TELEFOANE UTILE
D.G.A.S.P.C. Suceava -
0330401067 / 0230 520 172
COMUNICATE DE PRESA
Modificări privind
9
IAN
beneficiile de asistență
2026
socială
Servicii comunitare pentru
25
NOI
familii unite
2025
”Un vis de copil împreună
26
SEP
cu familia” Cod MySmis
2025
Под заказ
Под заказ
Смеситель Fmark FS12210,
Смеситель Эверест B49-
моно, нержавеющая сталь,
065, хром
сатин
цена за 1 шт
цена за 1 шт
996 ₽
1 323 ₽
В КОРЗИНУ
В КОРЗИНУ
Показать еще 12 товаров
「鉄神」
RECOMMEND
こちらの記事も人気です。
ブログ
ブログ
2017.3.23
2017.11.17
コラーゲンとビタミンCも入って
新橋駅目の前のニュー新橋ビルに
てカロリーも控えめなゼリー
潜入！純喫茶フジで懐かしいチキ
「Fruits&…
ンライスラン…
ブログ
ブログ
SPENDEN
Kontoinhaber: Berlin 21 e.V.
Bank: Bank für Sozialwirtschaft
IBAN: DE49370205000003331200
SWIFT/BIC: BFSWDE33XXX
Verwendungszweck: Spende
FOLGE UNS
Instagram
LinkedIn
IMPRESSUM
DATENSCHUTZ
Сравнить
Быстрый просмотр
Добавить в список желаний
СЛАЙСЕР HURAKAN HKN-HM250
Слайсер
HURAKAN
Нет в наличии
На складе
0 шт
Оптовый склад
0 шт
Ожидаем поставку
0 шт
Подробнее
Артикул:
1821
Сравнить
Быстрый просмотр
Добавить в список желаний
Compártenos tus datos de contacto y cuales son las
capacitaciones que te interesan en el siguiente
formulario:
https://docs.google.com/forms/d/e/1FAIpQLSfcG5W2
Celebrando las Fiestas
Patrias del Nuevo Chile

=======

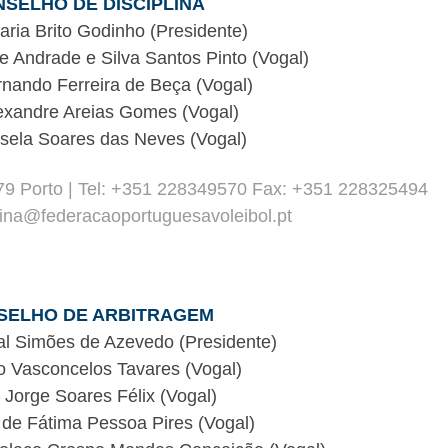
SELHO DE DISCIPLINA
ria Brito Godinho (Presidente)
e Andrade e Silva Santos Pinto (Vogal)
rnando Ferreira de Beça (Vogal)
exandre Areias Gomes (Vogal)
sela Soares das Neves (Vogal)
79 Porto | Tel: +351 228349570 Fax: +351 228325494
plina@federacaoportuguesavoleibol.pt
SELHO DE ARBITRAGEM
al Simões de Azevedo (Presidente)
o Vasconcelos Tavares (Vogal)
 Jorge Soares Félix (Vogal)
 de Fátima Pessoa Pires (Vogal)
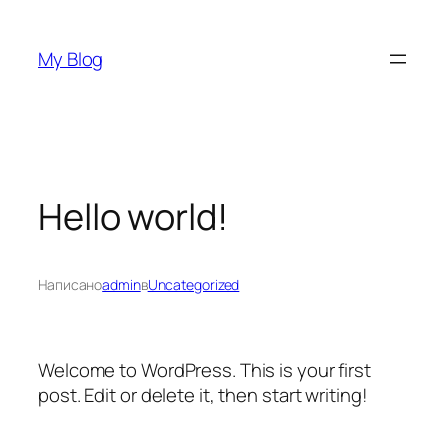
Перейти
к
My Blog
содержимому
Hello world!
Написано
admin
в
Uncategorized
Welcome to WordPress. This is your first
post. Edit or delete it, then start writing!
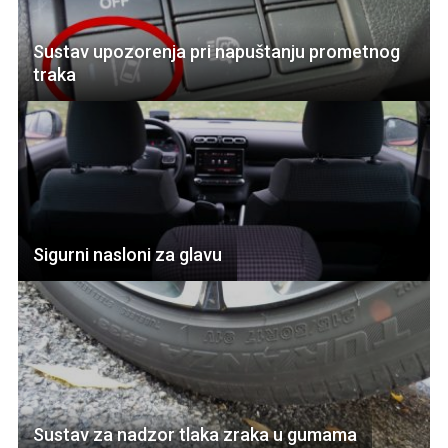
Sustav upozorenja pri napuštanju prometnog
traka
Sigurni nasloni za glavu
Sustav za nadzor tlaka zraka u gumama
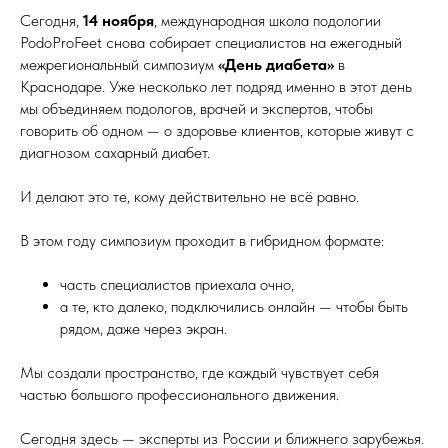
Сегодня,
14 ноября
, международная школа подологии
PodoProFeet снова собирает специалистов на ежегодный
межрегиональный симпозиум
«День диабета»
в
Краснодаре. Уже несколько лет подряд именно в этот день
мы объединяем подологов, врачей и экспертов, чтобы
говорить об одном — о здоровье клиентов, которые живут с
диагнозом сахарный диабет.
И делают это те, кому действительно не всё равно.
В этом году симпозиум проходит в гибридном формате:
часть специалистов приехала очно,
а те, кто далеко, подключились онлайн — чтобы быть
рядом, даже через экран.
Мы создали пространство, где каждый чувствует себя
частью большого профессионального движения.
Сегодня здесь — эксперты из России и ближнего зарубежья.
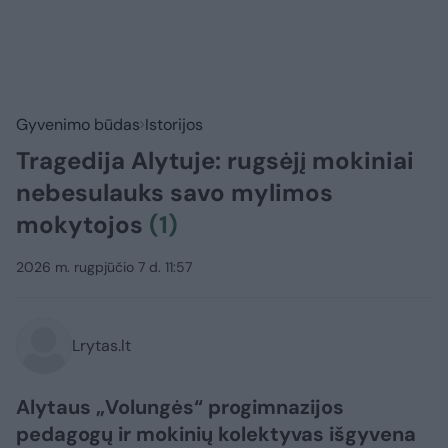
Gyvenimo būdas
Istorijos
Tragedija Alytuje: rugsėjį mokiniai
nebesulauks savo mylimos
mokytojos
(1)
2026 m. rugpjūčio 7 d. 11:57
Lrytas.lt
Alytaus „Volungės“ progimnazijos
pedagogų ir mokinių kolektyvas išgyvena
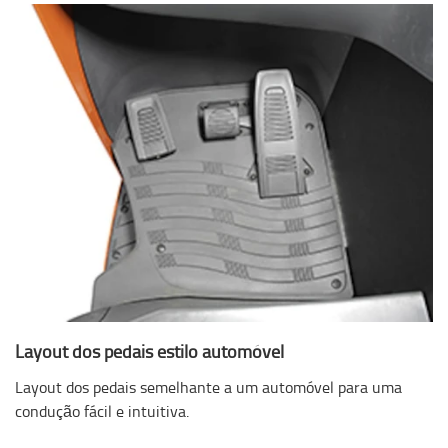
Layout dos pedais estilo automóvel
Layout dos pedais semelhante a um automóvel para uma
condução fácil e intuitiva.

=======

ACTIVITY ▸ Gather up every line in the data above that contains the word "Presidente", copying each one.

WRITTEN SOLUTION ▸
ria Brito Godinho (Presidente)
al Simões de Azevedo (Presidente)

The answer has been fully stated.